Mexico City, Mexico — A group of protesters breached a door at Mexico’s presidential palace on Wednesday. The protesters had been camping out in front of the Palacio Nacional for days in an effort to pressure President Andrés Manuel López Obrador to deliver justice for 43 students from the Ayotzinapa Rural Teachers’ College who were forcefully disappeared in 2014.

Parents and supporters of the 43 missing students had announced an indefinite encampment outside the palace in Mexico City’s main square, demanding that the president receive them to discuss the case, to no avail.

On the morning of March 6, protesters used a truck belonging to the state-owned Federal Electricity Commission (CFE) to break down one of the palace’s doors while the president was inside for his daily press conference. 

Following the incident, López Obrador accused the parents of being manipulated by human rights groups to act against his government. 

“I am analyzing and conducting everything because what matters to me is to find the (students),” said López Obrador. “And the attitude, not of the parents but of the advisors and of the organizations that supposedly defend human rights, is, in the best of cases, political, very confrontational against us; that is to say, provocative, and we do not want confrontation at all.” 

The Ayotzinapa families accuse the government of covering up for military officials allegedly involved in the mass disappearance. 

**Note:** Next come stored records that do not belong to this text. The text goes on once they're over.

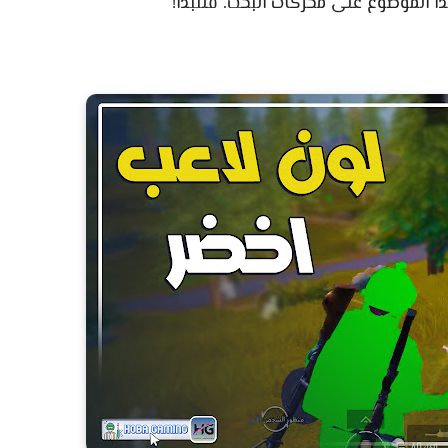
ا الموضوع على محركات البحث. فلنبدأ!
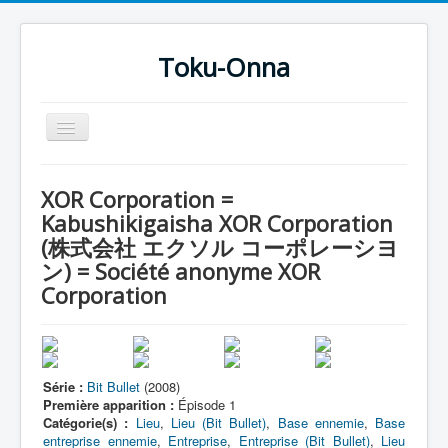
Toku-Onna
Basculer
la
navigation
Accueil
XOR Corporation =
Toku-Actrices
Kabushikigaisha XOR Corporation
(株式会社 エクソル コーポレーシヨ
Toku-Critiques
ン) = Société anonyme XOR
Séries
Corporation
Films
COSAA
Dessins
Série :
Bit Bullet
(2008)
Première apparition :
Épisode 1
Artiste Asperger
Catégorie(s) :
Lieu
,
Lieu (Bit Bullet)
,
Base ennemie
,
Base
entreprise ennemie
,
Entreprise
,
Entreprise (Bit Bullet)
,
Lieu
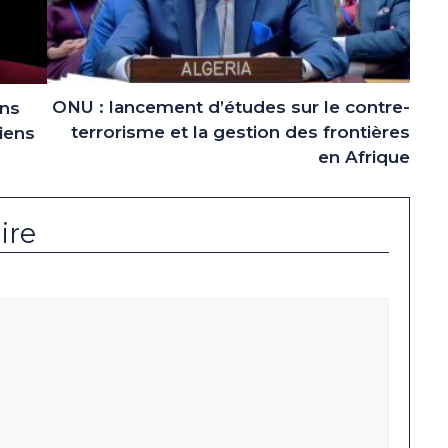
ONU : lancement d’études sur le contre-
ins
terrorisme et la gestion des frontières
iens
en Afrique
ire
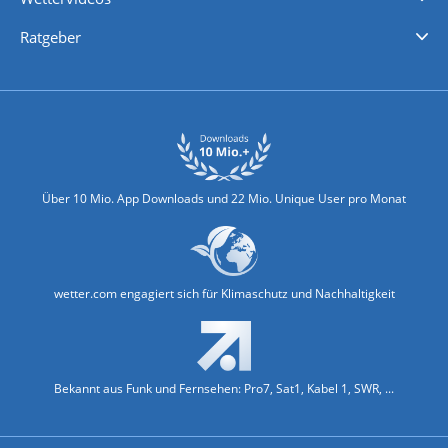
Nachrichten
Deutschlandwetter
Schweizwetter
Österreichwetter
Regionalwetter
Wetter in Europa
Wetter Weltweit
Wetterlexikon
Promi-News
Ratgeber
Biowetter
Glätteindex
Reiseziel Finder
Erkältungswetter
Klima & Umwelt
Über 10 Mio. App Downloads und 22 Mio. Unique User pro Monat
wetter.com engagiert sich für Klimaschutz und Nachhaltigkeit
Bekannt aus Funk und Fernsehen: Pro7, Sat1, Kabel 1, SWR, ...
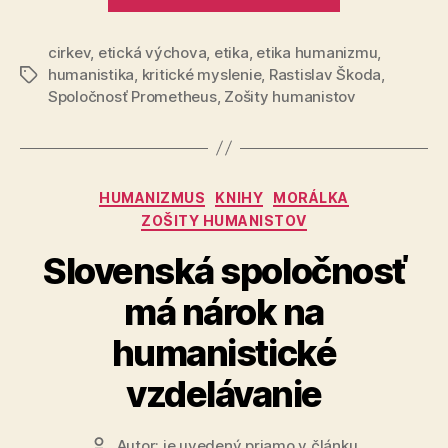
spoločnosť
má
cirkev
,
etická výchova
,
etika
,
etika humanizmu
nárok
,
humanistika
,
kritické myslenie
,
Rastislav Škoda
,
Značky
na
Spoločnosť Prometheus
,
Zošity humanistov
humanistick
vzdelávanie
(2)“
Kategórie
HUMANIZMUS
KNIHY
MORÁLKA
ZOŠITY HUMANISTOV
Slovenská spoločnosť
má nárok na
humanistické
vzdelávanie
Autor:
je uvedený priamo v článku
Autor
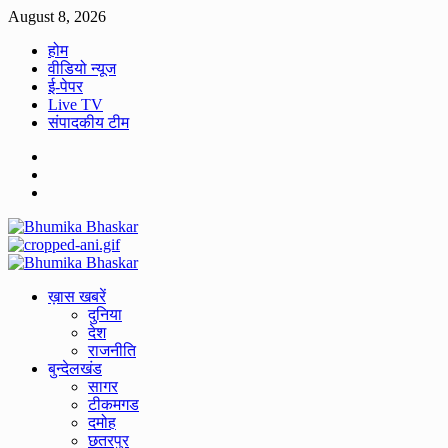
Skip
August 8, 2026
to
होम
content
वीडियो न्यूज
ई-पेपर
Live TV
संपादकीय टीम
Facebook
Twitter
Youtube
Primary
Menu
ख़ास खबरें
दुनिया
देश
राजनीति
बुन्देलखंड
सागर
टीकमगड
दमोह
छतरपुर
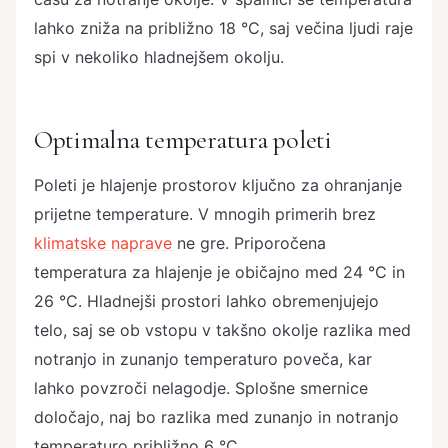
lahko zniža na približno 18 °C, saj večina ljudi raje
spi v nekoliko hladnejšem okolju.
Optimalna temperatura poleti
Poleti je hlajenje prostorov ključno za ohranjanje
prijetne temperature. V mnogih primerih brez
klimatske naprave
ne gre. Priporočena
temperatura za hlajenje je običajno med 24 °C in
26 °C. Hladnejši prostori lahko obremenjujejo
telo, saj se ob vstopu v takšno okolje razlika med
notranjo in zunanjo temperaturo poveča, kar
lahko povzroči nelagodje. Splošne smernice
določajo, naj bo razlika med zunanjo in notranjo
temperaturo približno 6 °C.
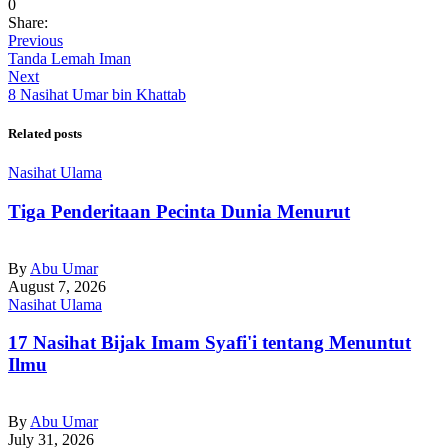
0
Share:
Previous
Tanda Lemah Iman
Next
8 Nasihat Umar bin Khattab
Related posts
Nasihat Ulama
Tiga Penderitaan Pecinta Dunia Menurut
By
Abu Umar
August 7, 2026
Nasihat Ulama
17 Nasihat Bijak Imam Syafi'i tentang Menuntut
Ilmu
By
Abu Umar
July 31, 2026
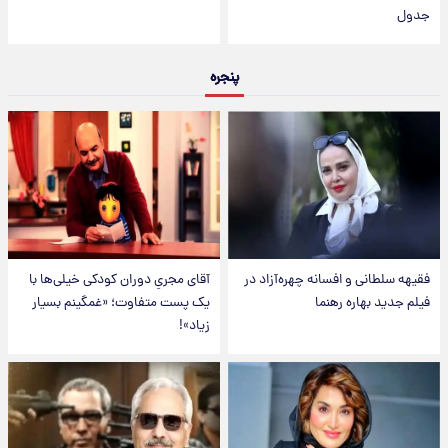
جدول
پنجره
فقیهه سلطانی و افسانه چهره‌آزاد در
آقای مجریِ دوران کودکی خیلی‌ها با
فیلم جدید بهاره رهنما
یک پست متفاوت؛ «غمگینم بسیار
زیاد»!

The parents have accused Lopez Obrador’s administration of hindering the investigation. According to the parents and their lawyers, once the inquiries began to shed light on the role of the Mexican military in the students’ disappearance, the government started to undermine the investigation. 

Currently, the government itself has classified the disappearance as a “State crime,” however, no indictment or sentence has been handed down against high-ranking military officials, and the whereabouts of the students remain unknown. 

Following the incident, Vidulfo Rosales, the lawyer for the Ayotzinapa families, announced a withdrawal from the encampment and that they would await López Obrador’s response. However, the lawyer also announced that confrontations will escalate if dialogue with the president is not established. 

“We are working to make the protest more extensive and massive if there is no dialogue in the coming months,” Rosales told reporters outside the palace. 

During his press conference, Lopez Obrador refused to meet with the parents that same day. However, he announced that within “15 or 20 days,” he would meet with the relatives and show them evidence of “how the investigation was manipulated to protect certain people.”